More on the Tax Deal


On Baseline Scenario, James Kwak writes More on the Tax Deal where he clarifies how Obama’s behavior comes under the heading of Greenberg’s Law of Counterproductive Behavior.

If we can infer people’s preferences from their behavior, then the logical inference is that Obama thinks the Bush tax cuts, taken as a whole, are good policy.

Prior to that statement, he had just explained what he thinks was wrong with extending the Bush tax cuts:

This was the best chance to kill the tax cuts once and for all. Yes, it would have been worse in the short run for the economy. But this is a huge price to pay for a modest stimulus made up entirely out of tax cuts (largely tax cuts for the rich). Instead, we are stuck with a huge reduction in the tax burden of the rich and a small reduction in the tax burden of the middle class–which, on balance, helps the rich and hurts the middle class–forever.

He goes on to point out:

Finally, are the “middle-class” tax cuts really worth fighting for? Or, to put it another way, why does Obama care about them so much? Contrary to the beliefs of the Tea Party, money doesn’t just get eaten by a big monster when it goes to the IRS. It gets spent on stuff that ordinary people want and need. So a priori, we can’t say that an additional dollar of tax revenue is good or bad for ordinary people.

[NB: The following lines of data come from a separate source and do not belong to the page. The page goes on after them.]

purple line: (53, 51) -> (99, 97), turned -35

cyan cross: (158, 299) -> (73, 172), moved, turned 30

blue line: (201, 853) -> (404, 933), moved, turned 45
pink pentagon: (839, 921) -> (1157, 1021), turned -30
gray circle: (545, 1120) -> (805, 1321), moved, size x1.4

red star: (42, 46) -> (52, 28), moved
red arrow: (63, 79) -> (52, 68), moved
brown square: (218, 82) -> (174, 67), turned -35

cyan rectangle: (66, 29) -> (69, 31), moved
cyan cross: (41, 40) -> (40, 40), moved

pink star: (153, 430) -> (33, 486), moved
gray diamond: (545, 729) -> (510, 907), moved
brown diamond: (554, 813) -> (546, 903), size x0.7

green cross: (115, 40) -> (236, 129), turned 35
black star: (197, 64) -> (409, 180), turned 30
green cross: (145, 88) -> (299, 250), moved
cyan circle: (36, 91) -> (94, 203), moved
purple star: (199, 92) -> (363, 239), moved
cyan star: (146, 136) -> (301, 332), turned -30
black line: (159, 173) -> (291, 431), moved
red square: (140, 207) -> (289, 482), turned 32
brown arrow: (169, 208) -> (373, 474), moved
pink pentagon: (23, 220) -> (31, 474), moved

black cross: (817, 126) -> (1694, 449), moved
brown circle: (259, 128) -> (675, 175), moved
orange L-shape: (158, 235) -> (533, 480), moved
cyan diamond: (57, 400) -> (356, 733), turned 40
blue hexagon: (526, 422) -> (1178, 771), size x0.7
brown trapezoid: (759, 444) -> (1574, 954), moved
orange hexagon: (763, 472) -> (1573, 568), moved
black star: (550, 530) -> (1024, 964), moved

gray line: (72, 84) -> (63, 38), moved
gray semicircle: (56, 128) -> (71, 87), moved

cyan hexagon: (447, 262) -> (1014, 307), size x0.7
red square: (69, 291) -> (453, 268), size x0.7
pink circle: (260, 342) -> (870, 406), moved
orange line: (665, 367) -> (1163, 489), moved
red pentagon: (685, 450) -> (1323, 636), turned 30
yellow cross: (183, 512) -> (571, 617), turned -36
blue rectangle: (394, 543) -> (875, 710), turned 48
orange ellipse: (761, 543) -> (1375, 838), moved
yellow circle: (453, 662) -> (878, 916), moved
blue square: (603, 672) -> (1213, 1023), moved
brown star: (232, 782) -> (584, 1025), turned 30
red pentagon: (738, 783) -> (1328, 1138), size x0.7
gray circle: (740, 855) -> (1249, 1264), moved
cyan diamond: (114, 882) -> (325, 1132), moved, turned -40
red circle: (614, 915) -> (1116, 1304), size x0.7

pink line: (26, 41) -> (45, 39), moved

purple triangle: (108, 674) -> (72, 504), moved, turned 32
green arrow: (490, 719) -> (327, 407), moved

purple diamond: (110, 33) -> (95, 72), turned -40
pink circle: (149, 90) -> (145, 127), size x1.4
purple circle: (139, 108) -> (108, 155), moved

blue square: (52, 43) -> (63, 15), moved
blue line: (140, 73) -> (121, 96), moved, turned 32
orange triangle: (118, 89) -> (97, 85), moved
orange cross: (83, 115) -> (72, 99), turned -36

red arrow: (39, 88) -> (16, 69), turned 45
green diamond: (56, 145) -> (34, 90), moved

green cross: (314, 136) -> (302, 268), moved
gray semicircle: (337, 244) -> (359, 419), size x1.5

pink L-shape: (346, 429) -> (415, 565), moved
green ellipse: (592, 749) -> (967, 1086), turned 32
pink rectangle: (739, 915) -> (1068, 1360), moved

I think Kwak’s ending puts Obama’s choices in the stark contrast needed to see what is going on:

So perhaps with the best intentions, the Obama administration, by making it more likely that the Bush tax cuts will become permanent (just like the AMT fix is permanent), is probably hastening the day when push will come to shove and Medicare will be gutted. The bigger the projected national debt, the more seemingly reasonable people in the middle of the ideological spectrum shake their heads sadly and say something has to be done about Medicare, as if it’s a fact of nature and not a fact of politics. As I’ve said before, no administration has tried harder to control health care costs and thereby protect the future of Medicare. But at the same time, they are digging deeper the hole on the funding side that, politically, is the big threat to Medicare–and to retirement security for hundreds of millions of ordinary Americans.

Apparently Obama is upset at people on the left for insisting on purity. In his view of the world, he drew a line in the sand: he was going to protect tax cuts for the “middle class,” and he succeeded. Maybe he did. Maybe we should be giving him credit for getting what he wanted. But if that’s the case, he’s drawing moderate-Republican lines in the sand. His priorities, as reflected in his policy decisions, are lower taxes (for everyone, not just the rich) and the smaller government that necessarily implies. And that’s why the left is angry.